Norton celebrated his 90th birthday Sunday with a cookout at the Kannapolis home of daughter Bettye Russell, who guesses her father officially stopped barbering when he was 85. He is in his third year of staying at the veterans home.

Norton said he started working when he was 7 years old, carrying fertilizer for a man, though he spilled half of what he was carrying on his first trip.

“He said, ‘You don’t have a lick of common sense,'” and that insult stayed with Norton and maybe offered him hidden incentive all these years. He remembers working for 25 cents a day hauling fertilizer and 50 cents a day the next year plowing cotton fields.

Brothers Rutledge Norton and Hood Norton were in the barbering business together originally. Kenneth was shining shoes in his father’s barbershop at age 9 and cutting hair by the time he was 15. Hood Norton and Annie Douglass Mauney Norton raised Kenneth in Davidson from the time he was 11 months old.

Hood Norton thought Kenneth had saved enough money by the time he was 14 to start taking a bus to Charlotte to attend Morgan Barber College, from which he graduated in 1943.

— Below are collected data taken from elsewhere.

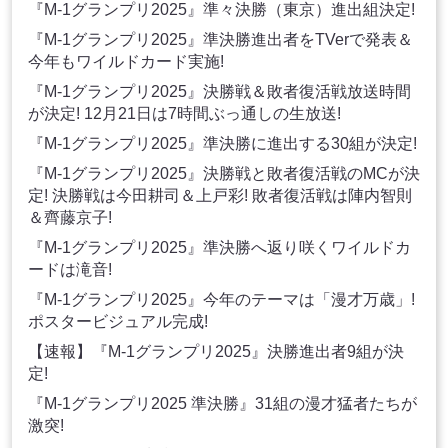
『M-1グランプリ2025』準々決勝（東京）進出組決定!
『M-1グランプリ2025』準決勝進出者をTVerで発表＆
今年もワイルドカード実施!
『M-1グランプリ2025』決勝戦＆敗者復活戦放送時間
が決定! 12月21日は7時間ぶっ通しの生放送!
『M-1グランプリ2025』準決勝に進出する30組が決定!
『M-1グランプリ2025』決勝戦と敗者復活戦のMCが決
定! 決勝戦は今田耕司＆上戸彩! 敗者復活戦は陣内智則
＆齊藤京子!
『M-1グランプリ2025』準決勝へ返り咲くワイルドカ
ードは滝音!
『M-1グランプリ2025』今年のテーマは「漫才万歳」!
ポスタービジュアル完成!
【速報】『M-1グランプリ2025』決勝進出者9組が決
定!
『M-1グランプリ2025 準決勝』31組の漫才猛者たちが
激突!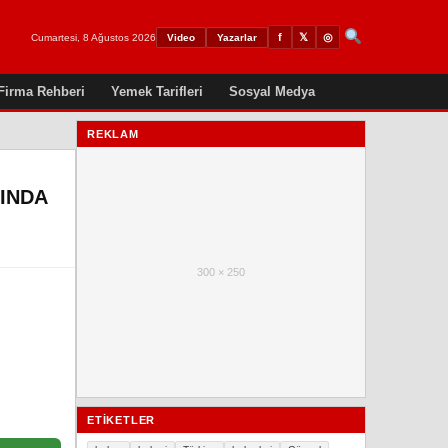
𝕏
◎
f
Cumartesi, 8 Ağustos 2026
Video
Yazarlar
Firma Rehberi
Yemek Tarifleri
Sosyal Medya
REKLAM
INDA
300 × 250
ETIKETLER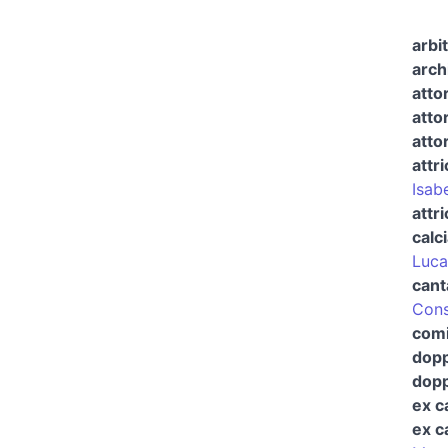
arbit
arch
atto
atto
atto
attr
Isabe
attr
calc
Luca
cant
Cons
com
dopp
dopp
ex c
ex c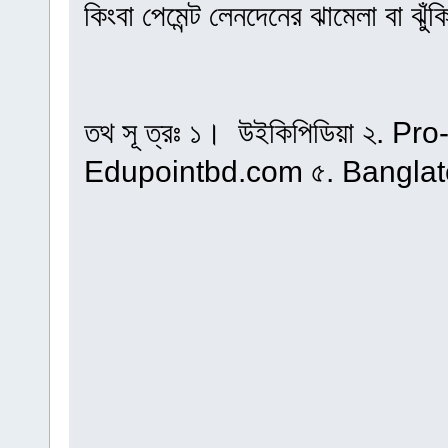
কিংবা পেমেন্ট লেনদেনের ঝামেলা বা ঝুঁক
তথ সূ ত্রঃ ১। ‎উইকিপিডিয়া ২. 
Edupointbd.com ৫. Banglat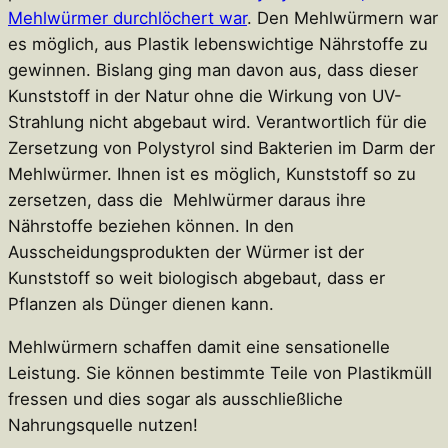
Mehlwürmer durchlöchert war
. Den Mehlwürmern war
es möglich, aus Plastik lebenswichtige Nährstoffe zu
gewinnen. Bislang ging man davon aus, dass dieser
Kunststoff in der Natur ohne die Wirkung von UV-
Strahlung nicht abgebaut wird. Verantwortlich für die
Zersetzung von Polystyrol sind Bakterien im Darm der
Mehlwürmer. Ihnen ist es möglich, Kunststoff so zu
zersetzen, dass die Mehlwürmer daraus ihre
Nährstoffe beziehen können. In den
Ausscheidungsprodukten der Würmer ist der
Kunststoff so weit biologisch abgebaut, dass er
Pflanzen als Dünger dienen kann.
Mehlwürmern schaffen damit eine sensationelle
Leistung. Sie können bestimmte Teile von Plastikmüll
fressen und dies sogar als ausschließliche
Nahrungsquelle nutzen!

Because manpower could be scarce during World War II, the state licensing agency for barbers gave Kenneth Norton written permission to cut hair when he was 15, and his on-the-job experience helped in waiving the normal 18-month apprenticeship at 16.

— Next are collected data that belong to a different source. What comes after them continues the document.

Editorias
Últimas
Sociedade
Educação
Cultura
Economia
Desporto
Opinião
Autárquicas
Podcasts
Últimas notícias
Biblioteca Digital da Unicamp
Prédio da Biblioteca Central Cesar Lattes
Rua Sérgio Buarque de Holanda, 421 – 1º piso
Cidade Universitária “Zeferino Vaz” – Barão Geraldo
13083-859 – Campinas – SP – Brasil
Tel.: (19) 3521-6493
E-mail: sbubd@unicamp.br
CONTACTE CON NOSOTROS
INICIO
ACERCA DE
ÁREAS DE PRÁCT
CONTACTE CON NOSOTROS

Norton didn’t necessarily want to make a career as a barber. He had dreams of being a math teacher. Was he good with numbers?

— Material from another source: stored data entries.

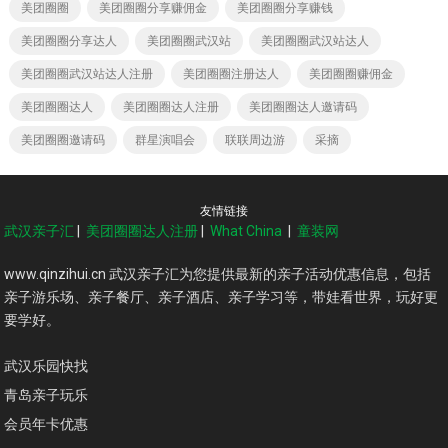
美团圈圈
美团圈圈分享赚佣金
美团圈圈分享赚钱
美团圈圈分享达人
美团圈圈武汉站
美团圈圈武汉站达人
美团圈圈武汉站达人注册
美团圈圈注册达人
美团圈圈赚佣金
美团圈圈达人
美团圈圈达人注册
美团圈圈达人邀请码
美团圈圈邀请码
群星演唱会
联联周边游
采摘
友情链接
武汉亲子汇
|
美团圈圈达人注册
|
What China
|
童装网
www.qinzihui.cn 武汉亲子汇为您提供最新的亲子活动优惠信息，包括
亲子游乐场、亲子餐厅、亲子酒店、亲子学习等，带娃看世界，玩好更
要学好。
武汉乐园快找
青岛亲子玩乐
会员年卡优惠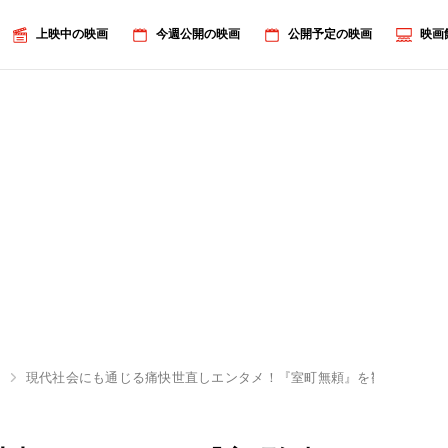
上映中の映画
今週公開の映画
公開予定の映画
映画
頼
現代社会にも通じる痛快世直しエンタメ！『室町無頼』を観た映画の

“I thought I was the best my school had,” he said.

He earned a two-year degree at Carver College and at 6-3 was the tallest member of the school’s first-ever basketball team. The business and accounting courses he took at Carver led him to doing the barbershop’s books at night.

Norton had hopes of going on to N.C. A&T State, but the Korean War intervened. He served mostly as a military policeman at Fort Bragg during his two-year Army stint. The barbershop on Main Street eventually drew him back to Davidson.

He would marry and have two children, Bettye and Kenneth II, who lives in Richmond, Virginia.

Norton’s Davidson barbershop relied on walk-in trade, no appointments. For many years, he commuted the fairly long distance from his home in Landis to Davidson.

In the days of segregation, even though Norton is black, most of his customers in Davidson were white. One of the many newspaper articles Norton has says Hood Norton also had a shop around the corner for black customers.

When reporters came to Davidson to talk about the civil rights days or integration, they usually made a stop at the Norton barbershop. Hood Norton barbered for 57 years.

A barbershop quartet, the Four Coursemen, sang at Kenneth Norton’s “retirement” in 1993. He sold the shop to Ron Raeford and continued with Raeford’s Barber Shop after that, making many of his regular customers happy.

In his many travels, often with friend Ruth Berry, Norton has been to places such as the western United States, Mexico and Hawaii.

“He’s done everything,” marveled Wanda Weeks of the N.C. State Veterans Home staff. “I can’t even tell you how much.”